§ **REQUIRED WORK**: Print nothing except the line holding "Bayer CropScience Schweiz" and the lines that come after it in the material below, and leave the pictures out.

§ **MATERIALS PROVIDED**:
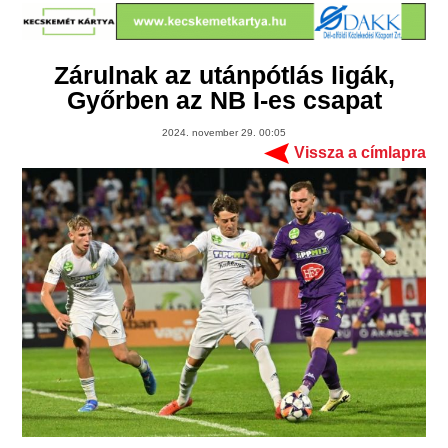
Zárulnak az utánpótlás ligák,
Győrben az NB I-es csapat
2024. november 29. 00:05
Vissza a címlapra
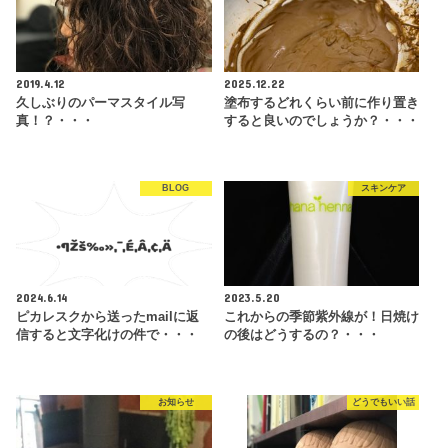
2019.4.12
2025.12.22
久しぶりのパーマスタイル写
塗布するどれくらい前に作り置き
真！？・・・
すると良いのでしょうか？・・・
BLOG
スキンケア
2024.6.14
2023.5.20
ピカレスクから送ったmailに返
これからの季節紫外線が！日焼け
信すると文字化けの件で・・・
の後はどうするの？・・・
お知らせ
どうでもいい話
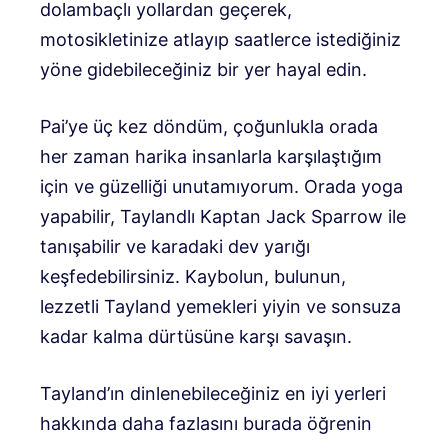
dolambaçlı yollardan geçerek,
motosikletinize atlayıp saatlerce istediğiniz
yöne gidebileceğiniz bir yer hayal edin.
Pai’ye üç kez döndüm, çoğunlukla orada
her zaman harika insanlarla karşılaştığım
için ve güzelliği unutamıyorum. Orada yoga
yapabilir, Taylandlı Kaptan Jack Sparrow ile
tanışabilir ve karadaki dev yarığı
keşfedebilirsiniz. Kaybolun, bulunun,
lezzetli Tayland yemekleri yiyin ve sonsuza
kadar kalma dürtüsüne karşı savaşın.
Tayland’ın dinlenebileceğiniz en iyi yerleri
hakkında daha fazlasını burada öğrenin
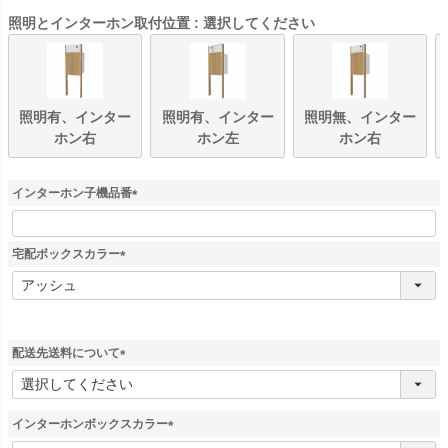
照明とインターホン取付位置
選択してください
照明有、インター
照明有、インター
照明無、インター
ホン右
ホン左
ホン右
インターホン子機品番
(
必
須
宅配ボックスカラー
)
(
必
須
)
配送先送料について
(
必
須
インターホンボックスカラー
)
(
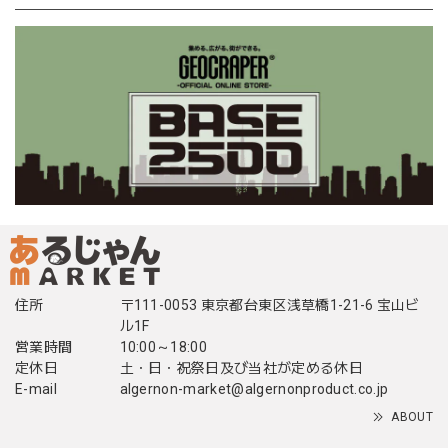
住所
〒111-0053 東京都台東区浅草橋1-21-6 宝山ビ
ル1F
営業時間
10:00～18:00
定休日
土・日・祝祭日及び当社が定める休日
E-mail
algernon-market@algernonproduct.co.jp
ABOUT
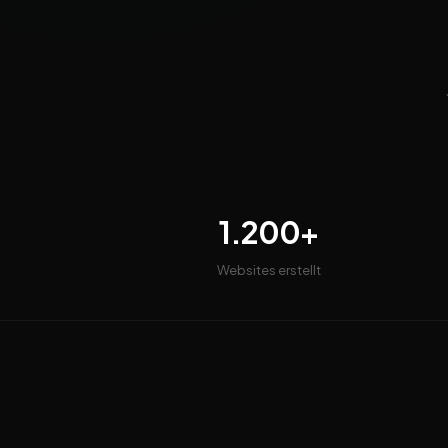
1.200+
Websites erstellt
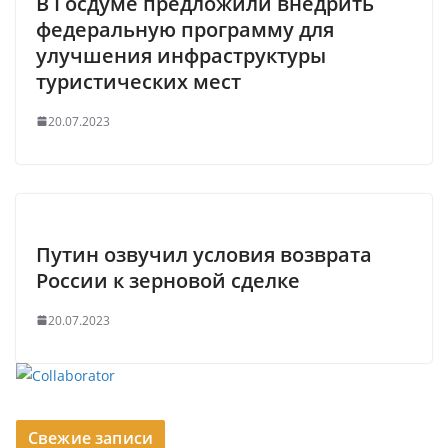
В Госдуме предложили внедрить
федеральную программу для
улучшения инфраструктуры
туристических мест
20.07.2023
Путин озвучил условия возврата
России к зерновой сделке
20.07.2023
Свежие записи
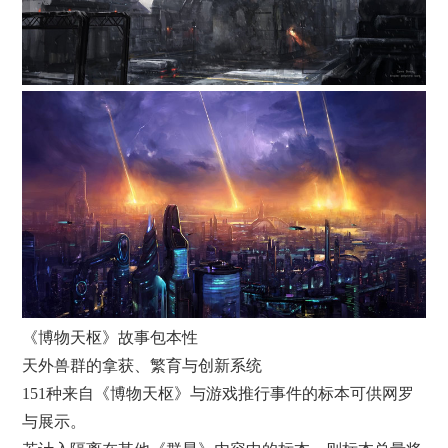
《博物天枢》故事包本性
天外兽群的拿获、繁育与创新系统
151种来自《博物天枢》与游戏推行事件的标本可供网罗
与展示。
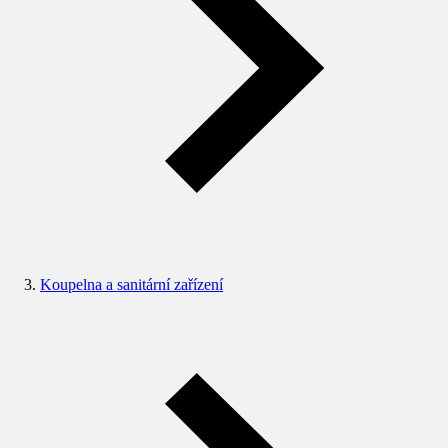
Koupelna a sanitární zařízení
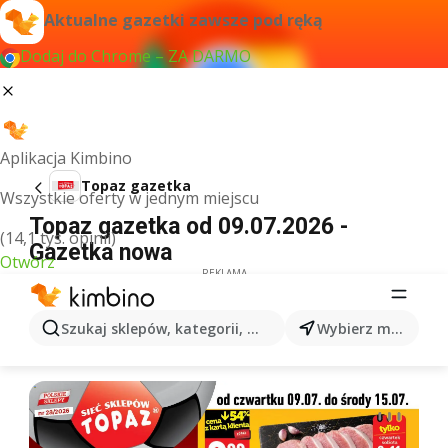
Aktualne gazetki zawsze pod ręką
Dodaj do Chrome – ZA DARMO
Aplikacja Kimbino
Topaz gazetka
Wszystkie oferty w jednym miejscu
Topaz gazetka od 09.07.2026 -
(14,1 tys. opinii)
Gazetka nowa
Otwórz
REKLAMA
Szukaj sklepów, kategorii, produktów...
Wybierz miasto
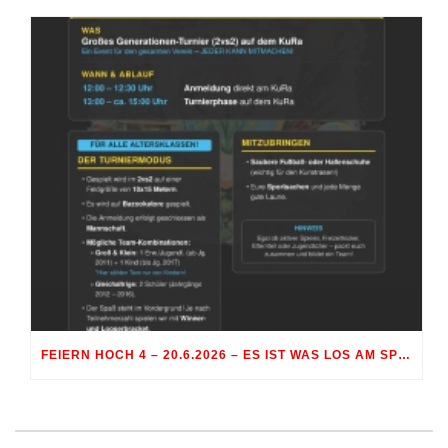
FEIERN HOCH 4 – 20.6.2026 – ES IST WAS LOS AM SPORTGELÄNDE RÖHRMOOS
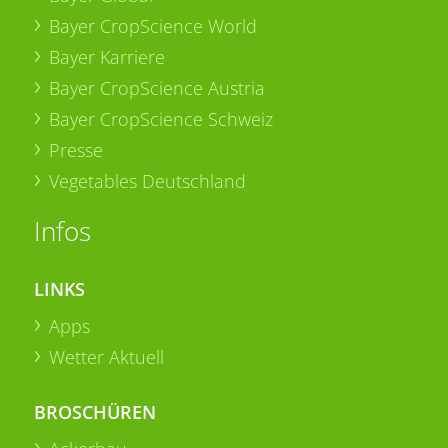
Bayer CropScience World
Bayer Karriere
Bayer CropScience Austria
Bayer CropScience Schweiz
Presse
Vegetables Deutschland
Infos
LINKS
Apps
Wetter Aktuell
BROSCHÜREN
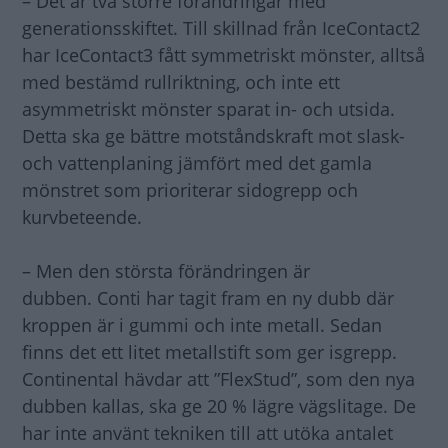
– Det är två större förändringar med
generationsskiftet. Till skillnad från IceContact2
har IceContact3 fått symmetriskt mönster, alltså
med bestämd rullriktning, och inte ett
asymmetriskt mönster sparat in- och utsida.
Detta ska ge bättre motståndskraft mot slask-
och vattenplaning jämfört med det gamla
mönstret som prioriterar sidogrepp och
kurvbeteende.
– Men den största förändringen är
dubben. Conti har tagit fram en ny dubb där
kroppen är i gummi och inte metall. Sedan
finns det ett litet metallstift som ger isgrepp.
Continental hävdar att ”FlexStud”, som den nya
dubben kallas, ska ge 20 % lägre vägslitage. De
har inte använt tekniken till att utöka antalet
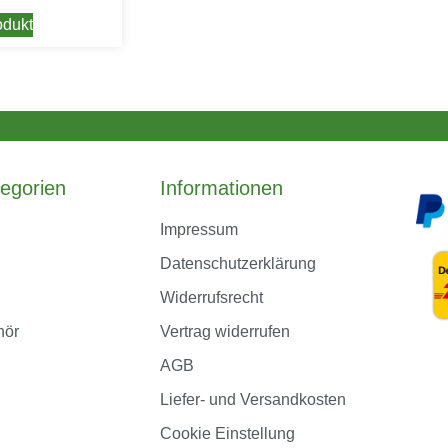
dukt
egorien
Informationen
Impressum
Datenschutzerklärung
Widerrufsrecht
hör
Vertrag widerrufen
AGB
Liefer- und Versandkosten
Cookie Einstellung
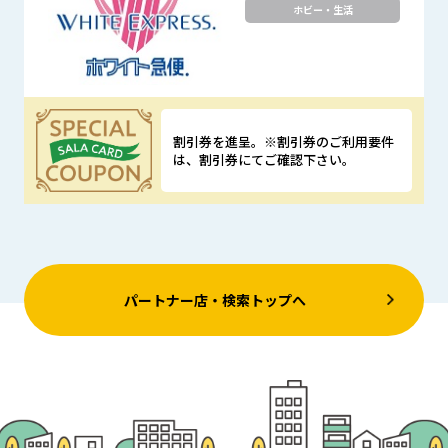
ホビー・生活
割引券を進呈。※割引券のご利用要件
は、割引券にてご確認下さい。
優待特典
パートナー店・検索トップへ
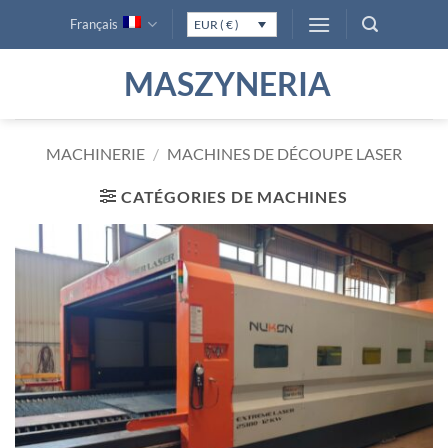
Passer
Français
EUR ( € )
au
contenu
MASZYNERIA
MACHINERIE
/
MACHINES DE DÉCOUPE LASER
CATÉGORIES DE MACHINES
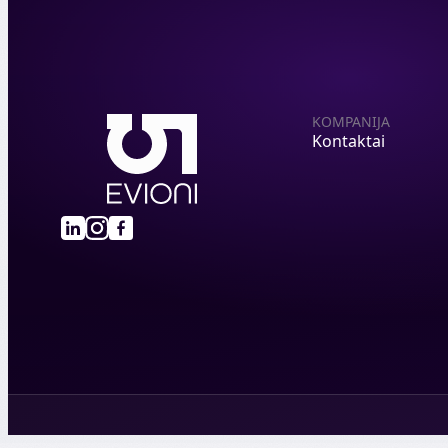
KOMPANIJA
Kontaktai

§ **ANSWER TO THE EXERCISE**:
Bayer CropScience Schweiz
Presse
Vegetables Deutschland
Infos
LINKS
Apps
Wetter Aktuell
BROSCHÜREN
– Det är två större förändringar med
generationsskiftet. Till skillnad från IceContact2
har IceContact3 fått symmetriskt mönster, alltså
med bestämd rullriktning, och inte ett
asymmetriskt mönster sparat in- och utsida.
Detta ska ge bättre motståndskraft mot slask-
och vattenplaning jämfört med det gamla
mönstret som prioriterar sidogrepp och
kurvbeteende.
– Men den största förändringen är
dubben. Conti har tagit fram en ny dubb där
kroppen är i gummi och inte metall. Sedan
finns det ett litet metallstift som ger isgrepp.
Continental hävdar att ”FlexStud”, som den nya
dubben kallas, ska ge 20 % lägre vägslitage. De
har inte använt tekniken till att utöka antalet
dukt
egorien
Informationen
Impressum
Datenschutzerklärung
Widerrufsrecht
hör
Vertrag widerrufen
AGB
Liefer- und Versandkosten
Cookie Einstellung
ホビー・生活
割引券を進呈。※割引券のご利用要件
は、割引券にてご確認下さい。
優待特典
パートナー店・検索トップへ
Passer
Français
EUR ( € )
au
contenu
MASZYNERIA
MACHINERIE
/
MACHINES DE DÉCOUPE LASER
CATÉGORIES DE MACHINES
KOMPANIJA
Kontaktai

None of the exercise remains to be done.